Jim Seals, who as part of the duo Seals and Crofts and crafted memorably wistful 1970s hits like “Summer Breeze” and “Diamond Girl,” died Monday at age 80 after a long illness. No cause of death was immediately given.

The duo stirred controversy in 1974 by recording an anti-abortion song, “Unborn Child,” as their album’s track in 1974 in the wake of the Roe v. Wade decision. The belief that abortion was wrong came out of their shared Baha’i beliefs, and they released it over the objections of their label, Warner Bros.

The divisive song “was really just asking a question: What about the child?” Seals told the L.A. Times years later. “We were trying to say, ‘This is an important issue,’ that life is precious and that we don’t know enough about these things yet to make a judgment.

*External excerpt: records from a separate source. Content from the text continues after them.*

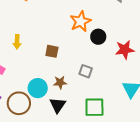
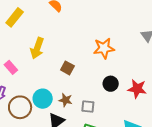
black circle: (98, 37) -> (111, 84), moved
yellow arrow: (17, 42) -> (37, 48), size x1.5
gray square: (86, 71) -> (88, 107), moved, turned -32

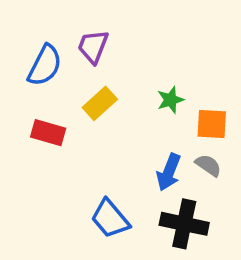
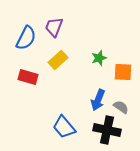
gray semicircle: (208, 165) -> (121, 107), moved

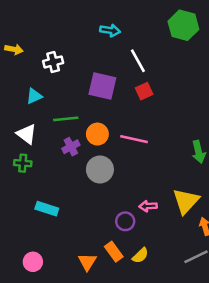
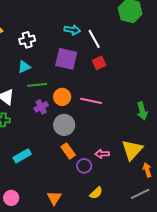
cyan arrow: (110, 30) -> (72, 30), moved
cyan triangle: (34, 96) -> (24, 67), moved
cyan rectangle: (47, 209) -> (22, 156), turned -48
orange rectangle: (114, 252) -> (68, 151), moved

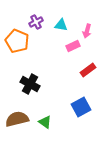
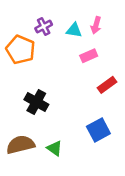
pink arrow: (87, 31) -> (96, 25), moved

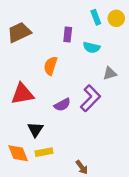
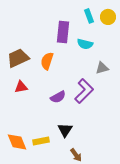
brown trapezoid: (19, 32) -> (18, 58), moved
purple rectangle: (68, 35) -> (63, 32), size x1.5
red triangle: (22, 94) -> (21, 87), size x0.6
black triangle: (35, 129) -> (65, 130), moved

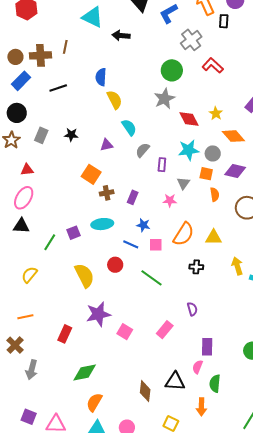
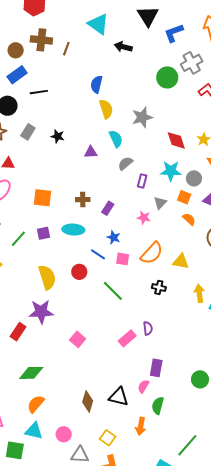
brown cross: (40, 55) -> (41, 40), moved
green circle: (172, 70) -> (167, 77), moved
black line: (58, 88) -> (39, 92), moved
gray star: (164, 99) -> (142, 117), moved
orange square: (91, 174) -> (43, 198), moved, turned -36
orange semicircle: (215, 194) -> (189, 219), turned -48
purple star: (98, 314) -> (41, 312), moved
pink rectangle: (165, 330) -> (127, 338), moved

The duo broke up in 1980, followed by a couple of very fleeting reunions in the early ’90s and early 2000s, which generated only one album after their original run, the little-noticed “Traces” in 2004, They never reembarked together on the kind of nostalgia-stoking package tours that would have seemed a natural for an act with so many well-remembered hits. But neither member showed a particularly heavy interest in chasing the limelight after the 1970s, Variety reported.

Seals died at his home in Nashville, Tennessee on June 6th after a long illness.